Slowly he lifted his eyes to Bazo's face. "Bazo, how big -" his voice roughened and dried, so that he had to clear his throat, "how big was the stone before, before you cracked it?"

"This big." Bazo clenched and showed his fist. "With my pick I made it into many stones, for you, Bakela, knowing how you value many stones."

Zouga's voice was still a husky whisper. "I will kill you," he said in English. "For this, I will kill you."

The scar across his cheek turned slowly into an ugly inflamed weal, the stigmata of his rage, and now he was shaking, his lips trembling as he rose slowly to his feet.

"I will kill you." His voice rose to a bellow, and Jordan shrieked again, this time with terror. He had never seen his father like this before; there was a terrifying maniacal quality about him.

"That was the stone I was waiting for, you bastard, you black bastard, that was it. That was the key to the north."

Zouga snatched the Martini-Henry rifle from where it leaned against the bole of the camel-thorn tree beside the falcon carving. The steel clashed and snickered as he pumped a cartridge into the chamber and in the same moment swung up the barrel.

"I'm going to kill you," he roared, and then checked.

Ralph had jumped to his feet, and now he faced his father, stepping forward until the muzzle of the loaded and fully cocked rifle almost touched the entwined brass snakes of his belt buckle.

"You will have to kill me first, Papa," he said. He was as pale as Zouga, his eyes the same deep haunted green.

"Get out of the way." Zouga's voice sank into that croaking, husky whisper and Ralph could not answer him, but he shook his head, his heavy jaw clenched so determinedly that his teeth grated audibly.

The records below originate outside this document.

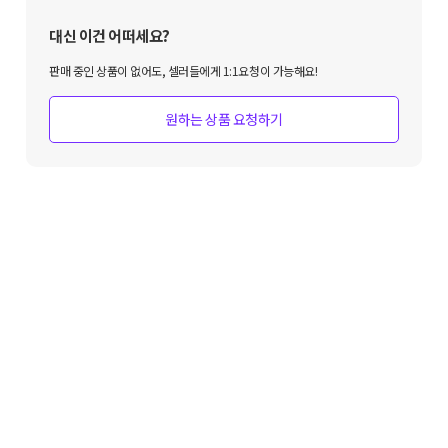
대신 이건 어떠세요?
판매 중인 상품이 없어도, 셀러들에게 1:1요청이 가능해요!
원하는 상품 요청하기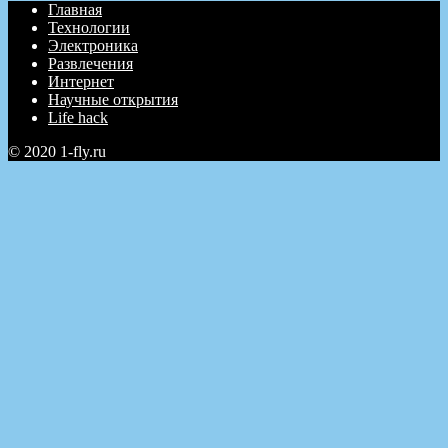
Главная
Технологии
Электроника
Развлечения
Интернет
Научные открытия
Life hack
© 2020 1-fly.ru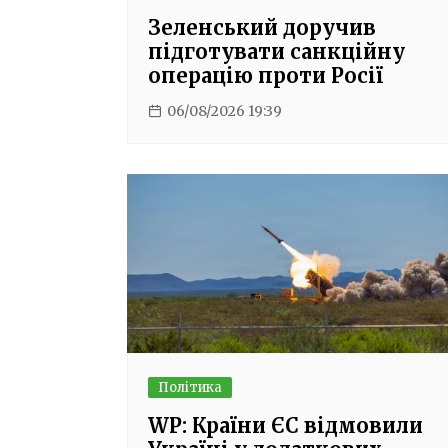
Зеленський доручив
підготувати санкційну
операцію проти Росії
06/08/2026 19:39
Політика
WP: Країни ЄС відмовили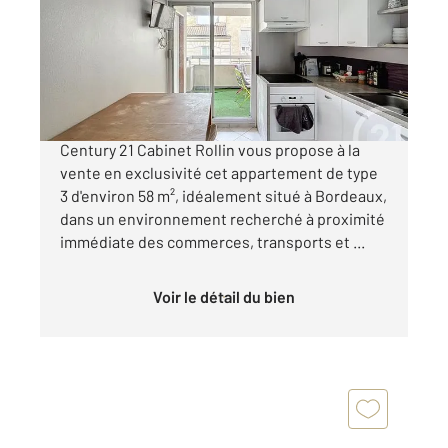
Appartement T3 à vendre
265 000 €
FONDAUDEGE - RUE TURENNE Votre agence
Century 21 Cabinet Rollin vous propose à la
vente en exclusivité cet appartement de type
3 d'environ 58 m², idéalement situé à Bordeaux,
dans un environnement recherché à proximité
immédiate des commerces, transports et ...
Voir le détail du bien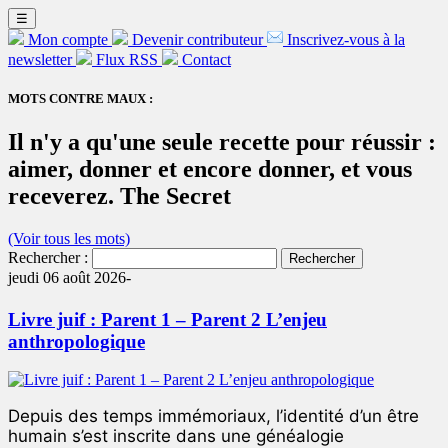
☰
Mon compte
Devenir contributeur
Inscrivez-vous à la
newsletter
Flux RSS
Contact
MOTS CONTRE MAUX :
Il n'y a qu'une seule recette pour réussir :
aimer, donner et encore donner, et vous
receverez. The Secret
(Voir tous les mots)
Rechercher :
jeudi 06 août 2026-
Livre juif : Parent 1 – Parent 2 L’enjeu
anthropologique
Depuis des temps immémoriaux, l’identité d’un être
humain s’est inscrite dans une généalogie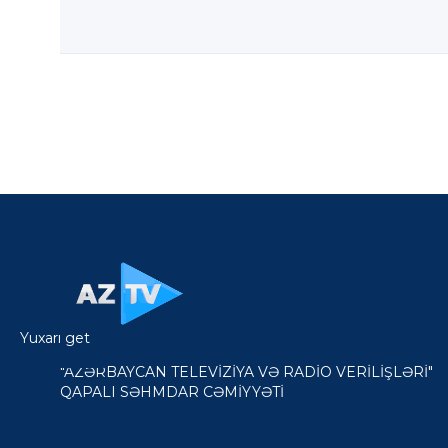
Yuxarı get
"AZƏRBAYCAN TELEVİZİYA VƏ RADİO VERİLİŞLƏRİ"
QAPALI SƏHMDAR CƏMİYYƏTİ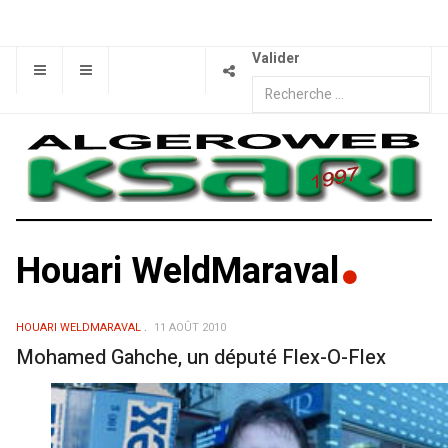
Valider
Houari WeldMaraval
HOUARI WELDMARAVAL
11 AOÛT 2010
Mohamed Gahche, un député Flex-O-Flex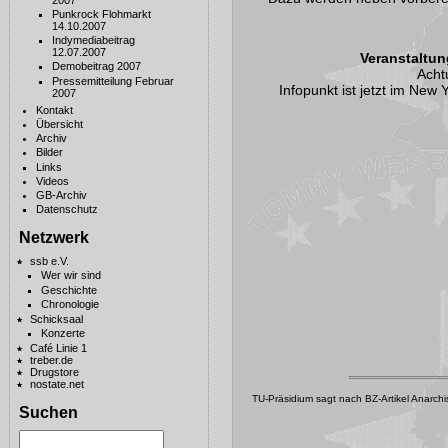
Punkrock Flohmarkt
14.10.2007
Indymediabeitrag
12.07.2007
Veranstaltun
Demobeitrag 2007
Acht
Pressemitteilung Februar
Infopunkt ist jetzt im New
2007
Kontakt
Übersicht
Archiv
Bilder
Links
Videos
GB-Archiv
Datenschutz
Netzwerk
ssb e.V.
Wer wir sind
Geschichte
Chronologie
Schicksaal
Konzerte
Café Linie 1
treber.de
Drugstore
nostate.net
TU-Präsidium sagt nach BZ-Artikel Anarc
Suchen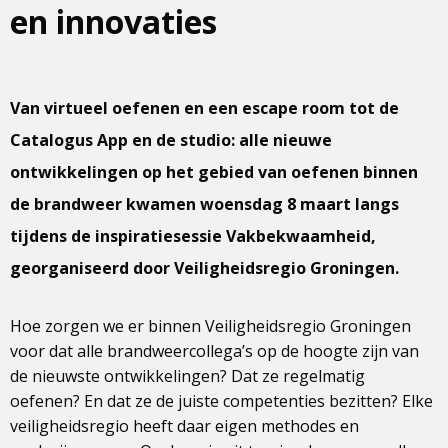
en innovaties
Van virtueel oefenen en een escape room tot de
Catalogus App en de studio: alle nieuwe
ontwikkelingen op het gebied van oefenen binnen
de brandweer kwamen woensdag 8 maart langs
tijdens de inspiratiesessie Vakbekwaamheid,
georganiseerd door Veiligheidsregio Groningen.
Hoe zorgen we er binnen Veiligheidsregio Groningen
voor dat alle brandweercollega’s op de hoogte zijn van
de nieuwste ontwikkelingen? Dat ze regelmatig
oefenen? En dat ze de juiste competenties bezitten? Elke
veiligheidsregio heeft daar eigen methodes en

"I warn you, stand aside," Zouga choked, and they stood confronting each other, both trembling with tension and outrage.

Then the muzzle of the heavy rifle wavered in Zouga's hands, lowered slowly until it pointed to the dusty red earth between the toes of Ralph's boots.

The silence went on for many seconds; then Zouga took a full breath and the barrel of his chest swelled under the faded blue flannel shirt.

With a gesture of utter frustration he hurled the rifle against the treetrunk and the butt snapped through.

Then he sank back into his seat at the packing-case table and his golden head sank slowly into his hands.

"Get out." All the fire and fury had gone from his voice; it was quiet and hopeless. "Get out, all of you."

Zouga sat on alone under the thorn tree. He felt burned out with emotion and anger, empty and blackened and devastated within, like the veld after fire has swept through it.